* **THE PROBLEM**: Your output should repeat the entries below exactly. It should contain no images.

* **SUPPLIED MATERIAL**:
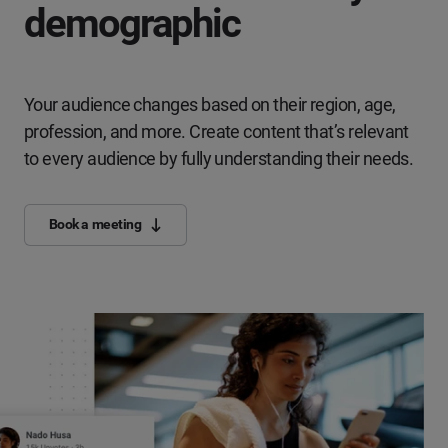
demographic
Your audience changes based on their region, age,
profession, and more. Create content that’s relevant
to every audience by fully understanding their needs.
Book a meeting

* **WRITTEN REPLY**:
demographic
Your audience changes based on their region, age,
profession, and more. Create content that’s relevant
to every audience by fully understanding their needs.
Book a meeting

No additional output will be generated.